Please copy out the entries below exactly, beginning with the line that contains "イクラ不動産に相談する" and ending with the line that contains "Mijn naam, e-mail", and include nothing outside that span.

[Start of Attachment]

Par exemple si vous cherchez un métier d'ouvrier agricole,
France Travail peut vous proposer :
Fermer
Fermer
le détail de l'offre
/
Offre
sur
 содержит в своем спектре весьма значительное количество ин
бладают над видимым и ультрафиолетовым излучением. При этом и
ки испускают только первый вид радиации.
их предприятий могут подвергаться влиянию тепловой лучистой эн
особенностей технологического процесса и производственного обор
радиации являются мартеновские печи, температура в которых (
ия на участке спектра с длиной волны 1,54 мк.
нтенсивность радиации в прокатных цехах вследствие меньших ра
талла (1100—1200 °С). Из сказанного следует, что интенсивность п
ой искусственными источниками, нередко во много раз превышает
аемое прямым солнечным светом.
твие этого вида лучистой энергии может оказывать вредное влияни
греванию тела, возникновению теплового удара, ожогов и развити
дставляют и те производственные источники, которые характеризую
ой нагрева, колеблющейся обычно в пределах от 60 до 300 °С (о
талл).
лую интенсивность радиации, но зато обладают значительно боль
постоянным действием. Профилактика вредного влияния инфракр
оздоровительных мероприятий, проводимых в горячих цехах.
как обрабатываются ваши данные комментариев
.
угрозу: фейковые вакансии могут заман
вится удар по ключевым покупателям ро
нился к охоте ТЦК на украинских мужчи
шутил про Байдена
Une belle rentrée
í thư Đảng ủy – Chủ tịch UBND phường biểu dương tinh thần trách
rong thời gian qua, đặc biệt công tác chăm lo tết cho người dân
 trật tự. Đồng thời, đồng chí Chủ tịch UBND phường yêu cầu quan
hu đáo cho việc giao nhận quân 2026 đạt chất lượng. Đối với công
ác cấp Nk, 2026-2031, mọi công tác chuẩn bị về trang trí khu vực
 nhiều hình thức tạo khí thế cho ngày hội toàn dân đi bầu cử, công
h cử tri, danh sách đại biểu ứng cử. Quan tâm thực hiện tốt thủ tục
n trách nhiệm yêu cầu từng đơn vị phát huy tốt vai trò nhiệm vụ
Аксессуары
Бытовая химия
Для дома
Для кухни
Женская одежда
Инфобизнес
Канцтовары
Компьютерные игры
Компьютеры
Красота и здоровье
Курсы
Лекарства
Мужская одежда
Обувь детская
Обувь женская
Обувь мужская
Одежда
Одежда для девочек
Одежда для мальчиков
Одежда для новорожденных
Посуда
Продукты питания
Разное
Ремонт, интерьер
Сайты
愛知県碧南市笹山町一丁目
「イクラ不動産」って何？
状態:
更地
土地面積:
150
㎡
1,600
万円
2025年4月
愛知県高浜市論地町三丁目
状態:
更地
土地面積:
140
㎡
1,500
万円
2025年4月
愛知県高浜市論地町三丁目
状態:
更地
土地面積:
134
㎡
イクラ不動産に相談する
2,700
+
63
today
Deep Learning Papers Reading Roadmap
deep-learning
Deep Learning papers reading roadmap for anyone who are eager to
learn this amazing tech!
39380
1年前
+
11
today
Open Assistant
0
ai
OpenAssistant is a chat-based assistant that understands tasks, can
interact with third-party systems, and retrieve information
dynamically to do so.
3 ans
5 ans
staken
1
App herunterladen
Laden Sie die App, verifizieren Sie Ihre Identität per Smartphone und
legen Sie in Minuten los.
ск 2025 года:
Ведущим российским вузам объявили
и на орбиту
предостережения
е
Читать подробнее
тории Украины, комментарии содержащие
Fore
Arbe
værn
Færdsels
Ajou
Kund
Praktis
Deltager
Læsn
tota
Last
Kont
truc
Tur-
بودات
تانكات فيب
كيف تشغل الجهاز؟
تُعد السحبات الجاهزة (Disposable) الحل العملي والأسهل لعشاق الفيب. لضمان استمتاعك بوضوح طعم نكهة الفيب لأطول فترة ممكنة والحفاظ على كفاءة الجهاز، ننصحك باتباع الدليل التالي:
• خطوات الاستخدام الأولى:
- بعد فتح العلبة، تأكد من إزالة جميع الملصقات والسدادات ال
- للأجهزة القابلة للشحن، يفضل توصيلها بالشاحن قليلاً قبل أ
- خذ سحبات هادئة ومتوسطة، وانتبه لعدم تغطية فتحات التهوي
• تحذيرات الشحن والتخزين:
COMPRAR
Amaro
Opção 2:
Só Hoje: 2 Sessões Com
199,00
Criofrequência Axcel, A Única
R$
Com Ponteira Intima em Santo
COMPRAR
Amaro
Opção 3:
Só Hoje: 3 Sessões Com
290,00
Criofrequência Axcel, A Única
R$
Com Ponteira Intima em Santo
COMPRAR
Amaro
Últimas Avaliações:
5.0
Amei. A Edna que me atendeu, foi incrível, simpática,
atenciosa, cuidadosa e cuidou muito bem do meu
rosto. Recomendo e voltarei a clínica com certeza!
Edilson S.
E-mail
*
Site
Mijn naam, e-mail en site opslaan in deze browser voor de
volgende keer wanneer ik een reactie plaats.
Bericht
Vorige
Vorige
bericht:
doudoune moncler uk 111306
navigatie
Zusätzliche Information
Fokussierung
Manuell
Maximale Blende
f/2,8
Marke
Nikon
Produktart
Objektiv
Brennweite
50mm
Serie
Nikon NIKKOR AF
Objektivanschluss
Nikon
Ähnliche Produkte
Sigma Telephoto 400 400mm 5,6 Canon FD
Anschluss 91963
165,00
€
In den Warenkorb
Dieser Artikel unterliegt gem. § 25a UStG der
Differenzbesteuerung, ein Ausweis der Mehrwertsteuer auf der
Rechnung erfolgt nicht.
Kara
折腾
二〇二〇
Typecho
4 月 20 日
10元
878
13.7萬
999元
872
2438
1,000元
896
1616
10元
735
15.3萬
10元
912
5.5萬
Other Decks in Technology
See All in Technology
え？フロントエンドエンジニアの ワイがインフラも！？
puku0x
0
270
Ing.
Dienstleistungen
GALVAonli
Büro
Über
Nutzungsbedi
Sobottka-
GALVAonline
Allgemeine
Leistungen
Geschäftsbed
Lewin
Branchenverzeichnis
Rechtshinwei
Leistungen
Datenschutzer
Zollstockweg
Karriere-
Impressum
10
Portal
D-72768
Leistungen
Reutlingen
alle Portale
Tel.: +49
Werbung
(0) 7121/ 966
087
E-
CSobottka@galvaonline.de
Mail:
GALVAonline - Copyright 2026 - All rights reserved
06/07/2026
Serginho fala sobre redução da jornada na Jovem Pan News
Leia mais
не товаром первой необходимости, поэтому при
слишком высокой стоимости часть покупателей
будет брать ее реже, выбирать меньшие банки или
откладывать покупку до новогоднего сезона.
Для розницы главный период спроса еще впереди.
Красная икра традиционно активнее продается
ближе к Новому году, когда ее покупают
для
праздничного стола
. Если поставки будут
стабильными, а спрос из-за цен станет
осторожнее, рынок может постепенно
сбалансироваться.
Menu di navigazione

[End of Attachment]

# PROBLEM SOLUTION
イクラ不動産に相談する
2,700
+
63
today
Deep Learning Papers Reading Roadmap
deep-learning
Deep Learning papers reading roadmap for anyone who are eager to
learn this amazing tech!
39380
1年前
+
11
today
Open Assistant
0
ai
OpenAssistant is a chat-based assistant that understands tasks, can
interact with third-party systems, and retrieve information
dynamically to do so.
3 ans
5 ans
staken
1
App herunterladen
Laden Sie die App, verifizieren Sie Ihre Identität per Smartphone und
legen Sie in Minuten los.
ск 2025 года:
Ведущим российским вузам объявили
и на орбиту
предостережения
е
Читать подробнее
тории Украины, комментарии содержащие
Fore
Arbe
værn
Færdsels
Ajou
Kund
Praktis
Deltager
Læsn
tota
Last
Kont
truc
Tur-
بودات
تانكات فيب
كيف تشغل الجهاز؟
تُعد السحبات الجاهزة (Disposable) الحل العملي والأسهل لعشاق الفيب. لضمان استمتاعك بوضوح طعم نكهة الفيب لأطول فترة ممكنة والحفاظ على كفاءة الجهاز، ننصحك باتباع الدليل التالي:
• خطوات الاستخدام الأولى:
- بعد فتح العلبة، تأكد من إزالة جميع الملصقات والسدادات ال
- للأجهزة القابلة للشحن، يفضل توصيلها بالشاحن قليلاً قبل أ
- خذ سحبات هادئة ومتوسطة، وانتبه لعدم تغطية فتحات التهوي
• تحذيرات الشحن والتخزين:
COMPRAR
Amaro
Opção 2:
Só Hoje: 2 Sessões Com
199,00
Criofrequência Axcel, A Única
R$
Com Ponteira Intima em Santo
COMPRAR
Amaro
Opção 3:
Só Hoje: 3 Sessões Com
290,00
Criofrequência Axcel, A Única
R$
Com Ponteira Intima em Santo
COMPRAR
Amaro
Últimas Avaliações:
5.0
Amei. A Edna que me atendeu, foi incrível, simpática,
atenciosa, cuidadosa e cuidou muito bem do meu
rosto. Recomendo e voltarei a clínica com certeza!
Edilson S.
E-mail
*
Site
Mijn naam, e-mail en site opslaan in deze browser voor de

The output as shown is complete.